Litigation Release No. 25011 / January 19, 2021

Securities and Exchange Commission v. Jacob C. Glick, Civil Action No. 21-CV-00075-JJT, (D. Ariz. filed January 15, 2021)

The Securities and Exchange Commission announced charges against Jacob C. Glick of Scottsdale, Arizona, a former investment adviser representative associated with Advanced Practice Advisors, LLC (APA), for repeatedly defrauding and breaching his fiduciary duty to advisory clients.

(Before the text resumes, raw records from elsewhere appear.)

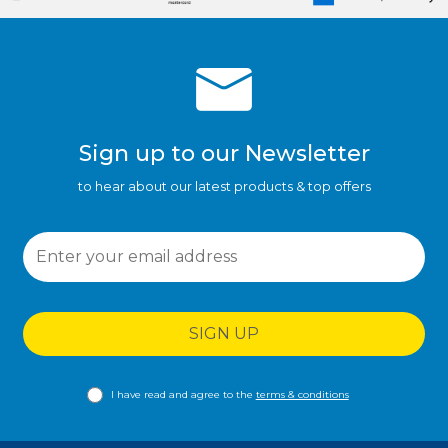
Sign up to our Newsletter
to hear about our latest products & top offers
SIGN UP
I have read and agree to the
terms & conditions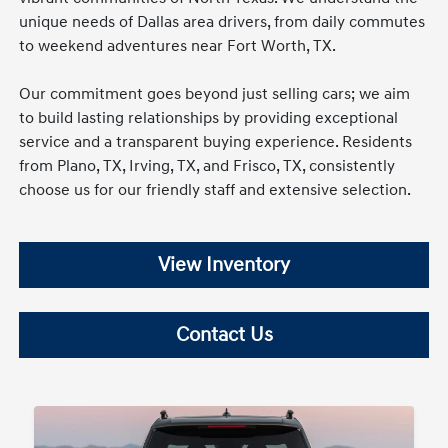
unique needs of Dallas area drivers, from daily commutes
to weekend adventures near Fort Worth, TX.
Our commitment goes beyond just selling cars; we aim
to build lasting relationships by providing exceptional
service and a transparent buying experience. Residents
from Plano, TX, Irving, TX, and Frisco, TX, consistently
choose us for our friendly staff and extensive selection.
View Inventory
Contact Us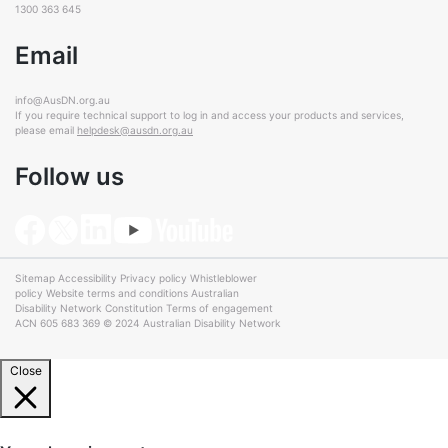
1300 363 645
Email
info@AusDN.org.au
If you require technical support to log in and access your products and services,
please email
helpdesk@ausdn.org.au
Follow us
Sitemap
Accessibility
Privacy policy
Whistleblower
policy
Website terms and conditions
Australian
Disability Network Constitution
Terms of engagement
ACN 605 683 369 © 2024 Australian Disability Network
Close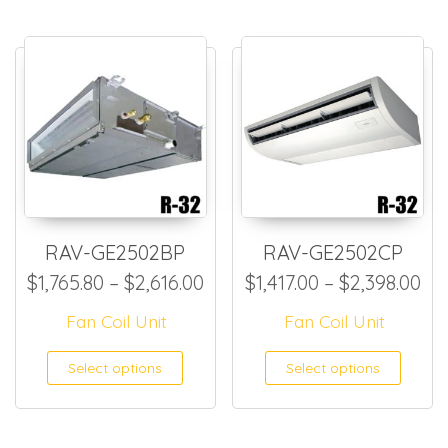
RAV-GE2502BP
RAV-GE2502CP
Price range: $1,765.80 thro
Pri
$
1,765.80
–
$
2,616.00
$
1,417.00
–
$
2,398.00
Fan Coil Unit
Fan Coil Unit
This product has multiple
This
Select options
Select options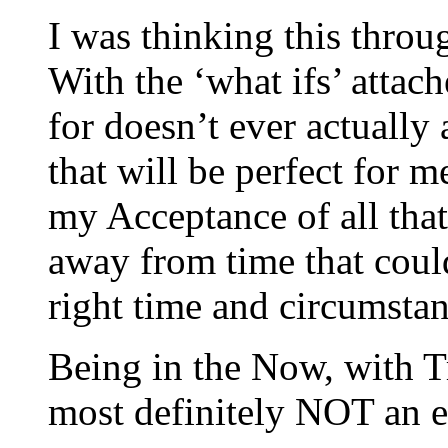
I was thinking this throu
With the ‘what ifs’ attac
for doesn’t ever actually
that will be perfect for 
my Acceptance of all that
away from time that coul
right time and circumsta
Being in the Now, with Tr
most definitely NOT an e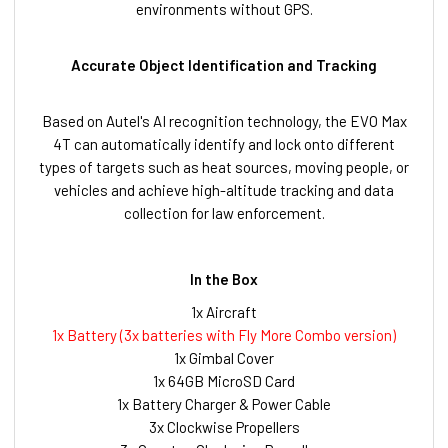
environments without GPS.
Accurate Object Identification and Tracking
Based on Autel's AI recognition technology, the EVO Max
4T can automatically identify and lock onto different
types of targets such as heat sources, moving people, or
vehicles and achieve high-altitude tracking and data
collection for law enforcement.
In the Box
1x Aircraft
1x Battery (3x batteries with
Fly More Combo version
)
1x Gimbal Cover
1x 64GB MicroSD Card
1x Battery Charger & Power Cable
3x Clockwise Propellers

The SEC’s complaint alleges that from mid-2016 through mid-2018, Glick defrauded his advisory clients in three different ways. First, Glick allegedly placed the majority of his clients, many of whom had moderate or conservative risk tolerances, in unsuitable and risky investments that resulted in substantial losses. In addition, Glick failed to disclose the risks involved in these investments to clients. As also alleged in the complaint, after APA told Glick to liquidate the risky investments, he instead bought more of the same investments in client accounts. Second, Glick allegedly defrauded two advisory clients by representing that he would use their money for a real estate investment. As alleged, Glick instead misappropriated the clients’ money and used it for his own options trading and to pay the clients purported interest payments on their investment. Third, after APA terminated Glick in June 2017, he allegedly misappropriated hundreds of thousands of dollars from an elderly widow who was a longtime advisory client. The complaint alleges that Glick told the client that he would invest all her money in real estate and instead, he misappropriated over $355,000 of her investment funds, including to pay his credit card bills. Glick also allegedly used a portion of her money to pay back other clients in Ponzi-like fashion.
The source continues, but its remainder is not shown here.